Thursday, April 6, 2006
It has been confirmed that tests done on a dead Mute Swan found in the village of Cellardyke in Fife, Scotland has tested positive for the deadly strain of H5N1 Bird Flu virus. The swan is believed to have been native to Scotland.
Two other swans found in Richmond Park in Glasgow are being tested for the H5N1 virus. They are among at least 14 other dead birds and 12 more swans found in Glasgow, that are being tested for the H5N1 virus.
This is the United Kingdom‘s first confirmed case of the H5N1 virus and would make the U.K. the 14th country to report the virus.
“The risk to humans has not changed by the fact that we have found the virus in the U.K.. There is a better chance of a person winning the national lottery than catching bird flu in the U.K. today,” said Doctor Jim Robertson from the National Institutes for Biological Standards and Control in a press conference.
“We also have to work on the assumption that there is some spread among wild birds. There is no doubt we are getting closer to the day when moving birds indoors will be necessary,” said former President of the British Veterinary Association, Bob McCracken. “The situation is that the virus is there, and it will probably continue to circulate among the birds. It will spread through close contact, irrespective of species. There is one big question mark: Will the virus disappear from wild birds after a period of six months, or will it still be present after a period of six years?” added McCracken.
McCracken also said that the virus could turn up in more birds saying, “I would start from the assumption that a small pool of wild birds in the Fife area are infected and potentially passing it on to other birds” and that seagulls could pose a threat of passing on the virus because they have been known to peck at the bodies of other dead birds that were infected. “We have to assume that,” he said.

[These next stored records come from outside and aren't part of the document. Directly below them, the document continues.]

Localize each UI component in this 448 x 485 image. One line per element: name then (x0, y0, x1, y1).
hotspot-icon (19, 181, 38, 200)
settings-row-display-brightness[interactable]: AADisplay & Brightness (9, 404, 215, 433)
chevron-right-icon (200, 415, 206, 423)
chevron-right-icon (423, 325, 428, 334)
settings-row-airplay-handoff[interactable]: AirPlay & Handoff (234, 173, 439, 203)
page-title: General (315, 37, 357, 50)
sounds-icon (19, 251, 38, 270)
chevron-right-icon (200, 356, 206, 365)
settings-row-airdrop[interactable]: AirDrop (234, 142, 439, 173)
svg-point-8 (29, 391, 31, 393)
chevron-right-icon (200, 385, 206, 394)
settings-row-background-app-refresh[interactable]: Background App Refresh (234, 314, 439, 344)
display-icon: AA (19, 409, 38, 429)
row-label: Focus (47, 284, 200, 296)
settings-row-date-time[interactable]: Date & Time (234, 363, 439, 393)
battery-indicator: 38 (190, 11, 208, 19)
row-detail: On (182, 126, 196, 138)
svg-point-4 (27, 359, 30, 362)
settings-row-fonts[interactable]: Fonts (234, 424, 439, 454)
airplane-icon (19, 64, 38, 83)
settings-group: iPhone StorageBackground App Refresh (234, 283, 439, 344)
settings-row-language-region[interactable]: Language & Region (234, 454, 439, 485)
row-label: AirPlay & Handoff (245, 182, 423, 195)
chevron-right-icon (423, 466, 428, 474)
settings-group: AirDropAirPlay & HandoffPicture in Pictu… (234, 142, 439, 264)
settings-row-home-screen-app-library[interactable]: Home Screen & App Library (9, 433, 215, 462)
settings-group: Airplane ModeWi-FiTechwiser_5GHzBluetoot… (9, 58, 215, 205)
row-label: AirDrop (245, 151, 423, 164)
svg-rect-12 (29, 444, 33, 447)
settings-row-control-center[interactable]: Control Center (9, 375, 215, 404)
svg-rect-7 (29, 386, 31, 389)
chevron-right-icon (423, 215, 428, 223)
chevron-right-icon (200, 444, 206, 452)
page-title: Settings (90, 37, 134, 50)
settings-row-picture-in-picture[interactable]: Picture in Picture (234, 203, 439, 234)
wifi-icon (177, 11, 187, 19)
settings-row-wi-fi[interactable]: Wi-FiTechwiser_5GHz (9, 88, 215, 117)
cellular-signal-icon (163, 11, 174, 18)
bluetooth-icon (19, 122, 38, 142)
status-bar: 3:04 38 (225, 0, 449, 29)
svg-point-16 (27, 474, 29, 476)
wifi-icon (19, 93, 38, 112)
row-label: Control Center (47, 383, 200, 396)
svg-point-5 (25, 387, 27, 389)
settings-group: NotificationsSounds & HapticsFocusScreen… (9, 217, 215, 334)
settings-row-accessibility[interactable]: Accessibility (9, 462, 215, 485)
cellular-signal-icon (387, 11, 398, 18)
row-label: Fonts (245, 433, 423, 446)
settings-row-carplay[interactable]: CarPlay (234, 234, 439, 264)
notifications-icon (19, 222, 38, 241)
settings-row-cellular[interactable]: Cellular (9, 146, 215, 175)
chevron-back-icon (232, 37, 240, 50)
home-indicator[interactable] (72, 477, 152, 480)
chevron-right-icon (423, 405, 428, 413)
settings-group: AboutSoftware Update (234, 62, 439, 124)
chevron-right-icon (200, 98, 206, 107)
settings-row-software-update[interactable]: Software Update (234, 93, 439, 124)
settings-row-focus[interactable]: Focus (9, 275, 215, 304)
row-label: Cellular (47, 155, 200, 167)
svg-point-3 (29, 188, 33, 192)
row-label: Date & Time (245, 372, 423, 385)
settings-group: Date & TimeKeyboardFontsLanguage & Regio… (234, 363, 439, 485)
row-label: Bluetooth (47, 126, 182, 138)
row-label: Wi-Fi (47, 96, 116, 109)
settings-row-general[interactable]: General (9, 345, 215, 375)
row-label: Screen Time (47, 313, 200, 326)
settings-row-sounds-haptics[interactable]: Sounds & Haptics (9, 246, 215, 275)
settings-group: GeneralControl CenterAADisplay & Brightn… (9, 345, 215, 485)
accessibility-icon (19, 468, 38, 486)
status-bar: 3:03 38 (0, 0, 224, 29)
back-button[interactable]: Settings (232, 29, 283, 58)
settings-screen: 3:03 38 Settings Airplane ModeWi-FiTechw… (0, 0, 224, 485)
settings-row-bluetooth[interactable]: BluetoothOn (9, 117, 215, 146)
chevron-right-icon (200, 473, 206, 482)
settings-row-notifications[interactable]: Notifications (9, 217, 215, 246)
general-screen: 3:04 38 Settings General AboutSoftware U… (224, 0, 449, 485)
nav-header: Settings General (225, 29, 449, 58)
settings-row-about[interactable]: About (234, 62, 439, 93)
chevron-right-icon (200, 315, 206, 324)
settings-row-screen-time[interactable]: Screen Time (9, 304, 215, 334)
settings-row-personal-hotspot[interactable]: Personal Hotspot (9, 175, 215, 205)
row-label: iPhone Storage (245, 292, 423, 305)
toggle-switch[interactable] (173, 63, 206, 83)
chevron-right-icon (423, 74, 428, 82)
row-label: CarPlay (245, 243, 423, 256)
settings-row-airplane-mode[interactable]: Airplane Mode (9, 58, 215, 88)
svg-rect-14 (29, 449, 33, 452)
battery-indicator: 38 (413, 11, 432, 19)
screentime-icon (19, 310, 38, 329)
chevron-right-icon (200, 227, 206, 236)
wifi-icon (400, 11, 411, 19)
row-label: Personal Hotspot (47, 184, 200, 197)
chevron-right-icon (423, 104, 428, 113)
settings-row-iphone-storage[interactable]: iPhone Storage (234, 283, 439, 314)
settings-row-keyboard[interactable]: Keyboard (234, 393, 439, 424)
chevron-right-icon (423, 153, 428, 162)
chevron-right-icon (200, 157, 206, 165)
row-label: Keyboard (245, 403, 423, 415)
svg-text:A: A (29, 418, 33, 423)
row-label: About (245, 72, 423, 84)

In a statement by the Department for Environment, Food and Rural Affairs, released yesterday, the Scottish Executive confirmed that a “highly pathogenic H5 avian flu” virus was found in a sample taken from the dead swan.
The swan was discovered March 29, 2006 and has been confirmed as a domestic species and officials say that it may have caught the virus from another infected bird. Officials also report that the area where the swan has been found is being sealed off.
“In accordance with a recent EU decision the Scottish Executive is putting in place a protection zone of a minimum of three kilometres radius and a surveillance zone of 10 kilometers. Keepers of birds in the protection zone are being instructed to isolate their birds from wild birds, by taking them indoors where ever possible,” said the Scottish Executive in a statement.
Samples from the swan were sent to the European Union Bird Flu Laboratory at Weybridge.
“Bird keepers outside the protection zone should redouble their efforts to prepare for bringing their birds indoors if that becomes necessary. They must also review their biosecurity measures to ensure that all possible precautions have been taken,” said Charles Milne, Chief Veterinary Officer for Scotland yesterday in the statement.
An exercise named ‘Exercise Hawthorn’ was to prepare people for a possible pandemic was taking place yesterday and was halted just after the discovery of the dead swan. Officials were in the second phase of the exercise. Taking part in the exercises were the Ministry of Defence, the Association of Chief Police Officers, the Environment Agency and several other areas of the British government.
“I brought to an end the national avian influenza exercise to ensure that we can bring all our resources to bear on this situation. We are already in a high state of readiness and I have every confidence that officials north and south of the border will work together to manage this incident successfully,” said the United Kingdom’s Chief Veterinary Officer, Debby Reynolds.
However; today Reynolds stated “there is no reason for public health concern” and also stated that in order for Bird Flu to infect humans, it would require “extremely close contact with infected birds, particularly feces.”
According to the World Health Organization H5N1 has killed 109 people worldwide since 2003.